Доктор указал на лежащего чеченца. Тот был бледен, как слоновая кость, все неровности черепа проступали под утончившейся кожей. Шрам на голове блестел белым перламутром. Только на руке, на которую и указывал Тюрман, вдруг проступили змеиные изгибы вен.
— Видите? — произнес доктор в совершенном удивлении. — А минуту назад были совершенно спавшиеся вены! За m’a boulevere![3] Заживает, как на собаке… Видали, друг любезный? Он уже и вздрогнул. Видать, не понравилось, что его с собакой сравнили. Разве это человек? Одни законы гор в телесной оболочке. Ни души, ни разума. Обзови я его сейчас… какое там у них оскорбление самое обидное?.. бабой, например. Тут же встанет, возьмет этот самый кинжал ваш и зарежет меня во славу пророка. Разве это человек?
— А может, как раз это и есть человек? А, Карл Иванович?
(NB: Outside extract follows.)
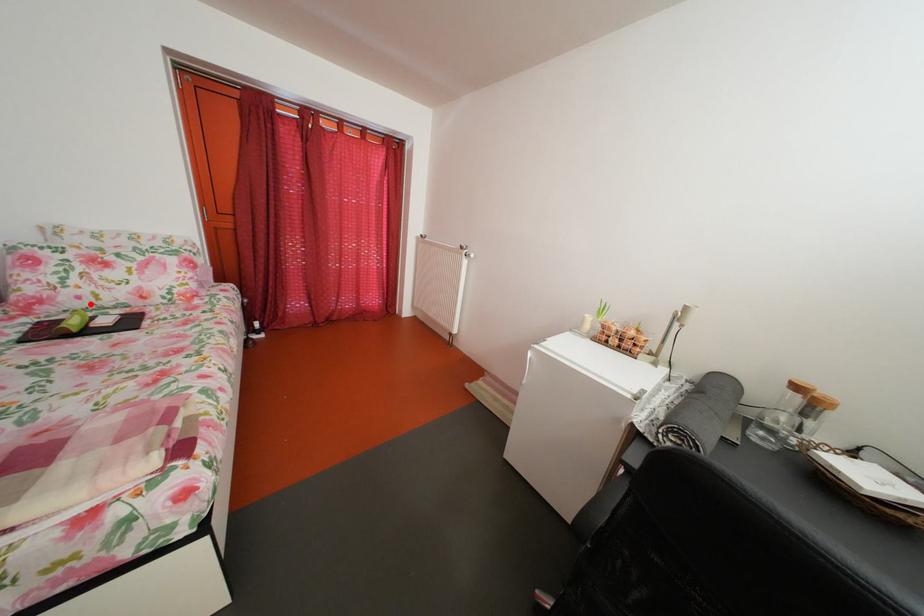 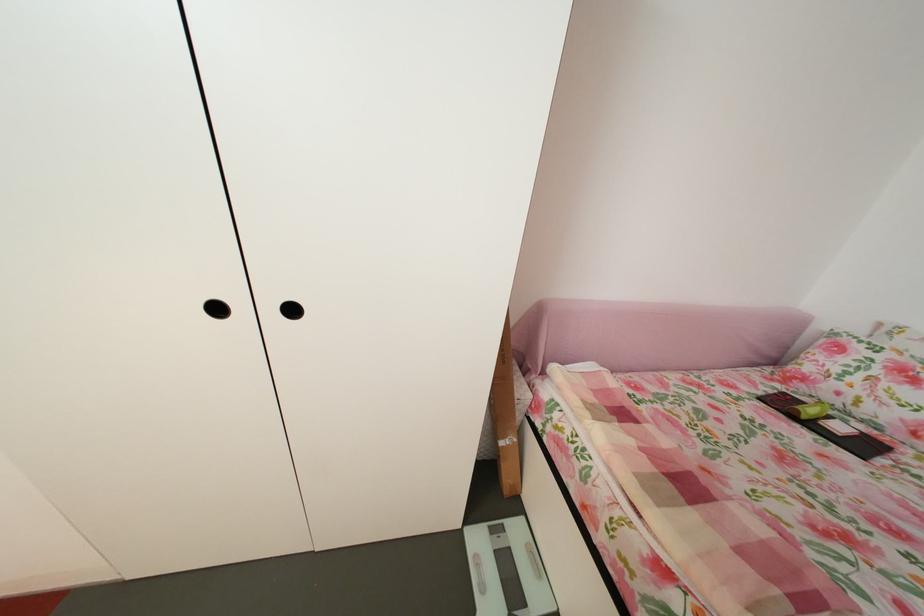 Question: A red point is marked in image1. In image2, is the corresponding 3D point closer to the camera or farther? Reply with the corresponding letter.

Choices:
 (A) The corresponding 3D point is closer.
 (B) The corresponding 3D point is farther.

Answer: (B)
Может, вся наша культура, все наше общество, образование — все это шелуха? Очисти нас, как луковицу, что останется? Ничтожество, карлики… А этот лежит, как есть, но ведь человек!
Доктор Тюрман вдруг засуетился, стал собираться.
— Засиделся я у вас, голубчик, пора мне восвояси. А то скажут: Карл-то Иванович совсем стал чеченским доктором, даром что немец. А я, может, Россию не меньше вашего люблю. Вам вот, молодым, все туземцев, чужих подавай. А мне, кроме России-матушки, и не надо ничего. Помереть бы у себя в Великих Луках, а не здесь — на краю мира христианского…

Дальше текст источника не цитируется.